Fig. 5. Identification of PTBP1 as a MACC1-AS1-binding partner.

a PTBP1 co-precipitated with MACC1-AS1. Upper: MACC1-AS1-MS2-pulldown assays, MS2 was used as a control. Lower: western blot analysis of the presence of PTBP1 in the MACC1-AS1-MS2 precipitates. b MACC1-AS1 was detected in the PTBP1 IP. Upper: western blots of PTBP1 in the IP, normal IgG was used as a control. Lower: RT-PCR and agarose gel electrophoresis indicated the association of MACC1-AS1 with PTBP1. c Schematic representation of truncated MACC1-AS1-MS2 RNAs, which can be bound to amylose resin through MBP-MCP. d Upper: vectors expressing MS2-fused full-length MACC1-AS1 or truncated MACC1-AS1 (5′, middle (m) and 3′) were transiently transfected into HEK-293T cells.
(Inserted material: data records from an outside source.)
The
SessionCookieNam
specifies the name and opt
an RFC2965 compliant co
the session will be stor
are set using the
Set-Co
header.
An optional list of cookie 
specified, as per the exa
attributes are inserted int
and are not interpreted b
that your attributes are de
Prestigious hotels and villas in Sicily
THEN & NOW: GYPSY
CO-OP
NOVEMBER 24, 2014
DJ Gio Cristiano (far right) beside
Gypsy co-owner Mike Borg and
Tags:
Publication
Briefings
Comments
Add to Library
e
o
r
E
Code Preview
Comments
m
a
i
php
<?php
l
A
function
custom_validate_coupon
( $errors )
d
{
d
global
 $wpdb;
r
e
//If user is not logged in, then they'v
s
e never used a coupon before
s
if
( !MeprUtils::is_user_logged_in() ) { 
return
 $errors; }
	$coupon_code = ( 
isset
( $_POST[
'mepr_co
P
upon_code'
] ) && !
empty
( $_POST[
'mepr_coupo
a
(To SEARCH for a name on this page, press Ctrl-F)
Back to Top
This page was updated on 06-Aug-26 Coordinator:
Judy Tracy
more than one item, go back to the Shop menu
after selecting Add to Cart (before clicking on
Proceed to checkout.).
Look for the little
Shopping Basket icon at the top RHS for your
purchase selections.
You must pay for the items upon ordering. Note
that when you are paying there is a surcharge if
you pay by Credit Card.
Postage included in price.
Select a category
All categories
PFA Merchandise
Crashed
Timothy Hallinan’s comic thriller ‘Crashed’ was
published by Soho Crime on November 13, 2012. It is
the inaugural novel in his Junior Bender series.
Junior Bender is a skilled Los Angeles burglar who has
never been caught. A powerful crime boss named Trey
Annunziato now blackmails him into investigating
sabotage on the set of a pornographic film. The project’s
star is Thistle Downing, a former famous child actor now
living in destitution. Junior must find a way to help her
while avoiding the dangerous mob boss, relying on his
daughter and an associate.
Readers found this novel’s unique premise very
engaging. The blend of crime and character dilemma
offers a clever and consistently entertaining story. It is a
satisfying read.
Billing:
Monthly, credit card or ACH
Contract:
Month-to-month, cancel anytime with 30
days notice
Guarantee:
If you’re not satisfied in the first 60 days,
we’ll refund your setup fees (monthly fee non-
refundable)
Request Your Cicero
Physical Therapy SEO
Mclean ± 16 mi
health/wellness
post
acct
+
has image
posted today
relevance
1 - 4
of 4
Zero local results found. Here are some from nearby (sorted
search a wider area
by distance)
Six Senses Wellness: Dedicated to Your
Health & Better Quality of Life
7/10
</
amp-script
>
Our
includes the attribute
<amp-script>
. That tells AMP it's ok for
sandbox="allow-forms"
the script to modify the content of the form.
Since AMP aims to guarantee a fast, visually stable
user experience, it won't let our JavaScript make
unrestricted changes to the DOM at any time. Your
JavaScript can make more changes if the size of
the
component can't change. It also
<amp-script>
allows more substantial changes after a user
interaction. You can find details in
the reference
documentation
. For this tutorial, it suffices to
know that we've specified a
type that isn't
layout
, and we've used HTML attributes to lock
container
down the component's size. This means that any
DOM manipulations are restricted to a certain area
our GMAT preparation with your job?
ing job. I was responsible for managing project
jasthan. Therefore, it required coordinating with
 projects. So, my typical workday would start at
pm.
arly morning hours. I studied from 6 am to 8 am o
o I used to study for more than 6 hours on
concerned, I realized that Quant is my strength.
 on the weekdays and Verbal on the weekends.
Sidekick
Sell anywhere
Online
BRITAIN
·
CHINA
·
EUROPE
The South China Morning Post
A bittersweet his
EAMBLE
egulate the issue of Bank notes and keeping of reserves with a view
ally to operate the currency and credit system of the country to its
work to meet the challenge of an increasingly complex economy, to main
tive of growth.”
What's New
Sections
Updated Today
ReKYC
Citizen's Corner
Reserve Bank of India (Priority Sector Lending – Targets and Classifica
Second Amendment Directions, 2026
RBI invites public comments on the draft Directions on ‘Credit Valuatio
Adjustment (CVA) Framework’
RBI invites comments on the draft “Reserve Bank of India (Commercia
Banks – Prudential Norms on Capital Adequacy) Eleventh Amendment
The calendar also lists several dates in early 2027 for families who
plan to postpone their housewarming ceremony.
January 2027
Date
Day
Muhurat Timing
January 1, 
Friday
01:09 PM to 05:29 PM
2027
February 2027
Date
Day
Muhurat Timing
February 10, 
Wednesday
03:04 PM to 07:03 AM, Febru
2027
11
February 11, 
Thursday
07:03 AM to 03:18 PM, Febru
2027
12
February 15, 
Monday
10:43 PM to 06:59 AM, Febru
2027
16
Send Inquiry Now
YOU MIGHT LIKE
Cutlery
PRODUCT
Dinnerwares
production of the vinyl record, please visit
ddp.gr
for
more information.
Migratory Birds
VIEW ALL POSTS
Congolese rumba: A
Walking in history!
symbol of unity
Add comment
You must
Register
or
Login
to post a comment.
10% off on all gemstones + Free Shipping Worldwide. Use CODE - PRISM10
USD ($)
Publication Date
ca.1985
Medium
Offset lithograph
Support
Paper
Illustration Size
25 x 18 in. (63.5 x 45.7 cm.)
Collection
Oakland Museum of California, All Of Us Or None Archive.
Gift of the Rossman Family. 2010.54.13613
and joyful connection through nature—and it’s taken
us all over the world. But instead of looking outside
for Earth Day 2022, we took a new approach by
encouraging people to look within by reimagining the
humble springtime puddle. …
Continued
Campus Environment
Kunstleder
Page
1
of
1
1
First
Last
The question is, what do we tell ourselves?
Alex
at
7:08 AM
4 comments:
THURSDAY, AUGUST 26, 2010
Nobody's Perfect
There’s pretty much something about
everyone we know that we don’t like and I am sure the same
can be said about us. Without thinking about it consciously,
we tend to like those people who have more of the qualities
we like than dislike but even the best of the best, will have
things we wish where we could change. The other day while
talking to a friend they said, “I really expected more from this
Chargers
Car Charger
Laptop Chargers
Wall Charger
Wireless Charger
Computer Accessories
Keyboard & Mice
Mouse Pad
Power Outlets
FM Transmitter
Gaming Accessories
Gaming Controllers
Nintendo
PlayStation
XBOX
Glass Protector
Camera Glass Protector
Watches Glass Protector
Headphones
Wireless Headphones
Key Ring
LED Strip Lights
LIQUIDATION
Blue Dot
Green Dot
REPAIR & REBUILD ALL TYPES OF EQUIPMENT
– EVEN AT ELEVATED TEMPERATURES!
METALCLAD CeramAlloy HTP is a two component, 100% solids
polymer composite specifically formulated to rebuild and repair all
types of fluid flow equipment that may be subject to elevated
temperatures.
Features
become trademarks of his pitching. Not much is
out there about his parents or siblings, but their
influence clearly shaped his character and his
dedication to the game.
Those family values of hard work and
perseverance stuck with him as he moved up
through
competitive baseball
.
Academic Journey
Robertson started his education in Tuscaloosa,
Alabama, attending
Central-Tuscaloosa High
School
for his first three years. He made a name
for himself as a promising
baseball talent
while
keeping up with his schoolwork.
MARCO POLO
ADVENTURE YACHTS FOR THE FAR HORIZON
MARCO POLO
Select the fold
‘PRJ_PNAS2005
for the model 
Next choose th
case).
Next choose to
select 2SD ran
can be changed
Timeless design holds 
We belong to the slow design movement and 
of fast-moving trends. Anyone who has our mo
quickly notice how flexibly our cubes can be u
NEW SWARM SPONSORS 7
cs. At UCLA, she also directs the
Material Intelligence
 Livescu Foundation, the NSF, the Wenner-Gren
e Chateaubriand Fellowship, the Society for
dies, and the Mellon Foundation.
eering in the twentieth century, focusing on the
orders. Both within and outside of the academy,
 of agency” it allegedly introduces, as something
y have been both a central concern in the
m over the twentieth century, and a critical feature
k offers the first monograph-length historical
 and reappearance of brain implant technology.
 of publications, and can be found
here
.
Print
RT-PCR showing that individual MS2-fused RNAs were pulled down by MBP-MCP attached amylose resin. Lower: western blots indicating that PTBP1 co-precipitated with the full-length and the 3′ part of MACC1-AS1. e Upper: a putative motif for the PTBP1 binding site within MACC1-AS1 is shown. Red nucleotides indicates the mutated sequences. Lower; wild-type and mutant MACC1-AS1-MS2 RNAs were transfected into HEK-293T cells. MS2-pulldown assays and immunoblots showed that PTBP1 was barely detected in the PTBP1 precipitates when the PTBP1-binding motif within MACC1-AS1 was mutated.